[Document understanding data]
################

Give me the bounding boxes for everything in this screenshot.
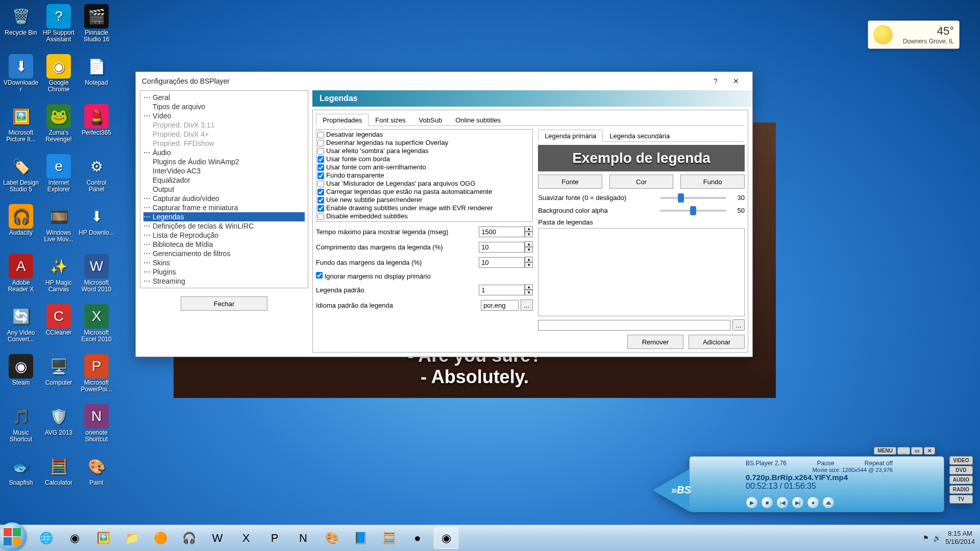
subtab[interactable]: Legenda secundária bbox=[603, 130, 676, 142]
tab[interactable]: Font sizes bbox=[369, 114, 412, 126]
spinner[interactable]: ▲▼ bbox=[525, 226, 533, 237]
tree-item[interactable]: ⋯ Geral bbox=[143, 93, 305, 102]
option-checkbox[interactable]: Usar 'Misturador de Legendas' para arqui… bbox=[317, 180, 531, 188]
tree-item[interactable]: ⋯ Lista de Reprodução bbox=[143, 231, 305, 240]
tree-item[interactable]: Propried. FFDshow bbox=[143, 139, 305, 148]
desktop-icon[interactable]: Nonenote Shortcut bbox=[78, 402, 115, 452]
desktop-icon[interactable]: 🎨Paint bbox=[78, 452, 115, 502]
player-mode-audio[interactable]: AUDIO bbox=[949, 475, 973, 484]
options-listbox[interactable]: Desativar legendasDesenhar legendas na s… bbox=[316, 129, 533, 222]
prev-button[interactable]: |◀ bbox=[776, 496, 789, 509]
taskbar-item[interactable]: 🟠 bbox=[148, 528, 173, 549]
desktop-icon[interactable]: 🐟Snapfish bbox=[2, 452, 40, 502]
taskbar-item[interactable]: X bbox=[234, 528, 258, 549]
taskbar-item[interactable]: 🌐 bbox=[34, 528, 58, 549]
padrao-input[interactable] bbox=[479, 285, 525, 295]
player-close[interactable]: ✕ bbox=[924, 447, 935, 455]
dialog-titlebar[interactable]: Configurações do BSPlayer ? ✕ bbox=[136, 72, 752, 90]
tree-item[interactable]: ⋯ Áudio bbox=[143, 148, 305, 157]
tree-item[interactable]: ⋯ Streaming bbox=[143, 277, 305, 286]
tab[interactable]: Propriedades bbox=[316, 114, 369, 126]
tree-item[interactable]: InterVideo AC3 bbox=[143, 166, 305, 176]
option-checkbox[interactable]: Disable embedded subtitles bbox=[317, 212, 531, 220]
taskbar-clock[interactable]: 8:15 AM 5/16/2014 bbox=[945, 530, 975, 545]
player-menu[interactable]: MENU bbox=[874, 447, 896, 455]
comprimento-input[interactable] bbox=[479, 242, 525, 253]
tree-item[interactable]: Plugins de Áudio WinAmp2 bbox=[143, 157, 305, 166]
tree-item[interactable]: ⋯ Definições de teclas & WinLIRC bbox=[143, 221, 305, 231]
subtab[interactable]: Legenda primária bbox=[538, 130, 603, 142]
system-tray[interactable]: ⚑ 🔊 8:15 AM 5/16/2014 bbox=[923, 524, 978, 551]
taskbar-item[interactable]: 📘 bbox=[348, 528, 373, 549]
desktop-icon[interactable]: 🎬Pinnacle Studio 16 bbox=[78, 2, 115, 52]
tree-item[interactable]: ⋯ Capturar áudio/vídeo bbox=[143, 194, 305, 203]
desktop-icon[interactable]: ⚙Control Panel bbox=[78, 152, 115, 202]
desktop-icon[interactable]: 🗑️Recycle Bin bbox=[2, 2, 40, 52]
tree-item[interactable]: ⋯ Skins bbox=[143, 258, 305, 267]
taskbar-item[interactable]: W bbox=[205, 528, 230, 549]
desktop-icon[interactable]: CCCleaner bbox=[40, 302, 78, 352]
bsplayer-widget[interactable]: MENU __ ▭ ✕ »BS BS.Player 2.76PauseRepea… bbox=[689, 447, 944, 523]
option-checkbox[interactable]: Desativar legendas bbox=[317, 131, 531, 139]
pasta-input[interactable] bbox=[538, 320, 730, 331]
desktop-icon[interactable]: ?HP Support Assistant bbox=[40, 2, 78, 52]
desktop-icon[interactable]: 🐸Zuma's Revenge! bbox=[40, 102, 78, 152]
suavizar-slider[interactable] bbox=[660, 197, 726, 199]
stop-button[interactable]: ■ bbox=[761, 496, 773, 509]
idioma-input[interactable] bbox=[481, 300, 519, 311]
spinner[interactable]: ▲▼ bbox=[525, 241, 533, 253]
tree-item[interactable]: ⋯ Capturar frame e miniatura bbox=[143, 203, 305, 212]
tree-item[interactable]: ⋯ Vídeo bbox=[143, 111, 305, 120]
desktop-icon[interactable]: ⬇VDownloader bbox=[2, 52, 40, 102]
option-checkbox[interactable]: Usar efeito 'sombra' para legendas bbox=[317, 147, 531, 155]
tempo-input[interactable] bbox=[479, 227, 525, 237]
player-mode-video[interactable]: VIDEO bbox=[949, 456, 973, 465]
tree-item[interactable]: ⋯ Gerenciamento de filtros bbox=[143, 249, 305, 258]
option-checkbox[interactable]: Usar fonte com borda bbox=[317, 155, 531, 163]
taskbar-item[interactable]: ◉ bbox=[434, 528, 458, 549]
fundo-button[interactable]: Fundo bbox=[680, 174, 745, 189]
player-mode-tv[interactable]: TV bbox=[949, 495, 973, 504]
tree-item[interactable]: Equalizador bbox=[143, 176, 305, 185]
taskbar-item[interactable]: 🎧 bbox=[177, 528, 201, 549]
fechar-button[interactable]: Fechar bbox=[181, 296, 267, 311]
tree-item[interactable]: Tipos de arquivo bbox=[143, 102, 305, 111]
tree-item[interactable]: ⋯ Plugins bbox=[143, 267, 305, 277]
desktop-icon[interactable]: ◉Google Chrome bbox=[40, 52, 78, 102]
spinner[interactable]: ▲▼ bbox=[525, 257, 533, 268]
idioma-browse[interactable]: ... bbox=[521, 299, 533, 311]
remover-button[interactable]: Remover bbox=[627, 335, 683, 349]
desktop-icon[interactable]: eInternet Explorer bbox=[40, 152, 78, 202]
taskbar-item[interactable]: ◉ bbox=[62, 528, 87, 549]
desktop-icon[interactable]: 🖥️Computer bbox=[40, 352, 78, 402]
option-checkbox[interactable]: Desenhar legendas na superfície Overlay bbox=[317, 139, 531, 147]
ignorar-checkbox[interactable]: Ignorar margens no display primário bbox=[316, 272, 431, 280]
desktop-icon[interactable]: 🎵Music Shortcut bbox=[2, 402, 40, 452]
option-checkbox[interactable]: Fundo transparente bbox=[317, 171, 531, 180]
fonte-button[interactable]: Fonte bbox=[538, 174, 602, 189]
pasta-browse[interactable]: ... bbox=[732, 319, 745, 331]
tab[interactable]: Online subtitles bbox=[449, 114, 507, 126]
cor-button[interactable]: Cor bbox=[609, 174, 674, 189]
player-mode-radio[interactable]: RADIO bbox=[949, 485, 973, 494]
option-checkbox[interactable]: Carregar legendas que estão na pasta aut… bbox=[317, 188, 531, 196]
rec-button[interactable]: ● bbox=[807, 496, 819, 509]
desktop-icon[interactable]: 📄Notepad bbox=[78, 52, 115, 102]
settings-tree[interactable]: ⋯ GeralTipos de arquivo⋯ VídeoPropried. … bbox=[140, 90, 308, 288]
tree-item[interactable]: Output bbox=[143, 185, 305, 194]
alpha-slider[interactable] bbox=[660, 210, 726, 212]
tree-item[interactable]: Propried. DivX 3.11 bbox=[143, 120, 305, 130]
adicionar-button[interactable]: Adicionar bbox=[689, 335, 745, 349]
taskbar-item[interactable]: ● bbox=[405, 528, 430, 549]
taskbar-item[interactable]: N bbox=[291, 528, 315, 549]
option-checkbox[interactable]: Enable drawing subtitles under image wit… bbox=[317, 204, 531, 212]
desktop-icon[interactable]: 🏷️Label Design Studio 5 bbox=[2, 152, 40, 202]
option-checkbox[interactable]: Use new subtitle parser/renderer bbox=[317, 196, 531, 204]
player-min[interactable]: __ bbox=[897, 447, 910, 455]
help-button[interactable]: ? bbox=[705, 74, 726, 88]
tree-item[interactable]: ⋯ Legendas bbox=[143, 212, 305, 221]
desktop-icon[interactable]: PMicrosoft PowerPoi... bbox=[78, 352, 115, 402]
desktop-icon[interactable]: 🛡️AVG 2013 bbox=[40, 402, 78, 452]
desktop-icon[interactable]: ✨HP Magic Canvas bbox=[40, 252, 78, 302]
close-button[interactable]: ✕ bbox=[726, 74, 746, 88]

################

• Requirement: Copy out each line from the preceding entries that mentions the word "fonte".

• Solution to the problem:
option-checkbox[interactable]: Usar fonte com borda bbox=[317, 155, 531, 163]
fonte-button[interactable]: Fonte bbox=[538, 174, 602, 189]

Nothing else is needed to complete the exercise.